> _ACTIVITY_
Reproduce, exactly, the lines of the material below from the line containing "Ecco la versione senza glutine dei" through the line containing "какие изменения несёт указ?", with both end lines included and nothing else.

> _SUPPLIED INFORMATION_
§ §
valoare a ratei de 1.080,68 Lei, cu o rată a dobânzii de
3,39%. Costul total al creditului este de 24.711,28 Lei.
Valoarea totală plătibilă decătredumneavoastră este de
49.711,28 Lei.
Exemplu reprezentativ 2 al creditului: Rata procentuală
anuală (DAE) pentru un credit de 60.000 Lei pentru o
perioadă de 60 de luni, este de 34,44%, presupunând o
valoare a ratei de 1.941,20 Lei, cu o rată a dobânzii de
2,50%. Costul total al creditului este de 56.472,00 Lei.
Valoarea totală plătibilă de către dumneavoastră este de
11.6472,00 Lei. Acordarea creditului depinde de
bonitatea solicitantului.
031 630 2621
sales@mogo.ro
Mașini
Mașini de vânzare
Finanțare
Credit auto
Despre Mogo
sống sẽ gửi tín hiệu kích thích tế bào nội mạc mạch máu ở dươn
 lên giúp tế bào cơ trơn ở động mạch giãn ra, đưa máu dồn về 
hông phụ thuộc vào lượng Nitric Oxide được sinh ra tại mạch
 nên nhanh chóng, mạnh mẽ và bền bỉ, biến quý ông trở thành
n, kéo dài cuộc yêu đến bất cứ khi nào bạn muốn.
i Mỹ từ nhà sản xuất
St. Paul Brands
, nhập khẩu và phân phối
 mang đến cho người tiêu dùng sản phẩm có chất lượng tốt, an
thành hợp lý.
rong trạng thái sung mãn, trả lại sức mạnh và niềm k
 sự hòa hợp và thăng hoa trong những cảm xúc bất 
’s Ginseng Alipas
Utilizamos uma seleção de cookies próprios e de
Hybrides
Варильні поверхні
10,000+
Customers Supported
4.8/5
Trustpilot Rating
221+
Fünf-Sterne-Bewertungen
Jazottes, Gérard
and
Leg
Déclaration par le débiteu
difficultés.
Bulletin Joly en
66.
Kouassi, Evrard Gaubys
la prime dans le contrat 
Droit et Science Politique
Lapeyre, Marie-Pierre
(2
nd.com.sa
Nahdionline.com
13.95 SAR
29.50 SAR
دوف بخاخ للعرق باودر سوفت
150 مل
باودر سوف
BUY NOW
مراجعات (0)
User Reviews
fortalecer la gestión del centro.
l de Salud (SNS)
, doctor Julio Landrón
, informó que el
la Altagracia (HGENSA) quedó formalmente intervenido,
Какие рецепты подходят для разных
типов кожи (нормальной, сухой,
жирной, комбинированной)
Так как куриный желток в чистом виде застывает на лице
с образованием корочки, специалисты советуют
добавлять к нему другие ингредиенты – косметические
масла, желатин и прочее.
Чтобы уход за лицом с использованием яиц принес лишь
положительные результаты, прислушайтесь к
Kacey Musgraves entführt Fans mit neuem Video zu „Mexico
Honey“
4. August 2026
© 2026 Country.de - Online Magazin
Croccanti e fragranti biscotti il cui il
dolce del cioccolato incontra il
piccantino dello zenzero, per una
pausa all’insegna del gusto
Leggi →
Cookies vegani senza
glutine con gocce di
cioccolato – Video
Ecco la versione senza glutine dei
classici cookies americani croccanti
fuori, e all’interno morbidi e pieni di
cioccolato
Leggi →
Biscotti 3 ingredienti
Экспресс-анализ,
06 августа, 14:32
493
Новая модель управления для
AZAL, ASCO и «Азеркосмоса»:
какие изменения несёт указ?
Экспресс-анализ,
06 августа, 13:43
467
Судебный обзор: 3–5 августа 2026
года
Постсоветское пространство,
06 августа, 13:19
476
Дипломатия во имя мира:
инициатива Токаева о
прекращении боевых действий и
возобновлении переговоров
§ §
> _WRITTEN RESPONSE_
Ecco la versione senza glutine dei
classici cookies americani croccanti
fuori, e all’interno morbidi e pieni di
cioccolato
Leggi →
Biscotti 3 ingredienti
Экспресс-анализ,
06 августа, 14:32
493
Новая модель управления для
AZAL, ASCO и «Азеркосмоса»:
какие изменения несёт указ?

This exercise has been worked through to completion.